DESCRIPTION OF THE TASK: All lines from the one containing "муниципального уровня обвиняется в" through the end of the data below are to be transcribed exactly. Leave out the rest.

Start of TASK INPUTS

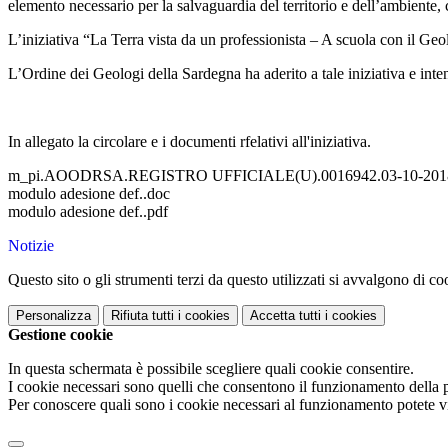
elemento necessario per la salvaguardia del territorio e dell’ambiente,
L’iniziativa “La Terra vista da un professionista – A scuola con il Geol
L’Ordine dei Geologi della Sardegna ha aderito a tale iniziativa e intende
In allegato la circolare e i documenti rfelativi all'iniziativa.
m_pi.AOODRSA.REGISTRO UFFICIALE(U).0016942.03-10-2018
modulo adesione def..doc
modulo adesione def..pdf
Notizie
Questo sito o gli strumenti terzi da questo utilizzati si avvalgono di coo
Personalizza
Rifiuta tutti
i cookies
Accetta tutti
i cookies
Gestione cookie
In questa schermata è possibile scegliere quali cookie consentire.
I cookie necessari sono quelli che consentono il funzionamento della pi
Per conoscere quali sono i cookie necessari al funzionamento potete v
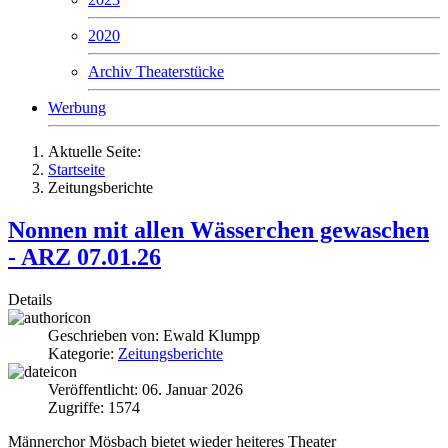
2020
Archiv Theaterstücke
Werbung
Aktuelle Seite:
Startseite
Zeitungsberichte
Nonnen mit allen Wässerchen gewaschen
- ARZ 07.01.26
Details
Geschrieben von:
Ewald Klumpp
Kategorie:
Zeitungsberichte
Veröffentlicht: 06. Januar 2026
Zugriffe: 1574
Männerchor Mösbach bietet wieder heiteres Theater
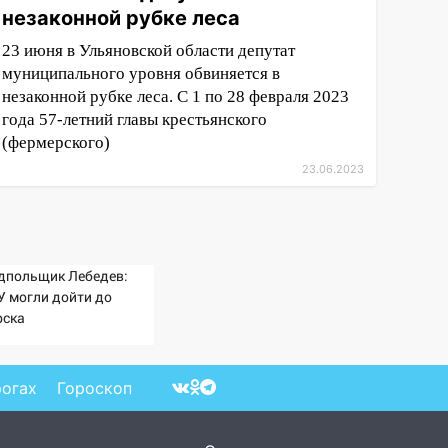
незаконной рубке леса
23 июня в Ульяновской области депутат
муниципального уровня обвиняется в
незаконной рубке леса. С 1 по 28 февраля 2023
года 57-летний главы крестьянского
(фермерского)
23.06.2023
дпольщик Лебедев:
У могли дойти до
рска
рогах
Гороскоп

End of TASK INPUTS

THE COMPLETED TASK:
муниципального уровня обвиняется в
незаконной рубке леса. С 1 по 28 февраля 2023
года 57-летний главы крестьянского
(фермерского)
23.06.2023
дпольщик Лебедев:
У могли дойти до
рска
рогах
Гороскоп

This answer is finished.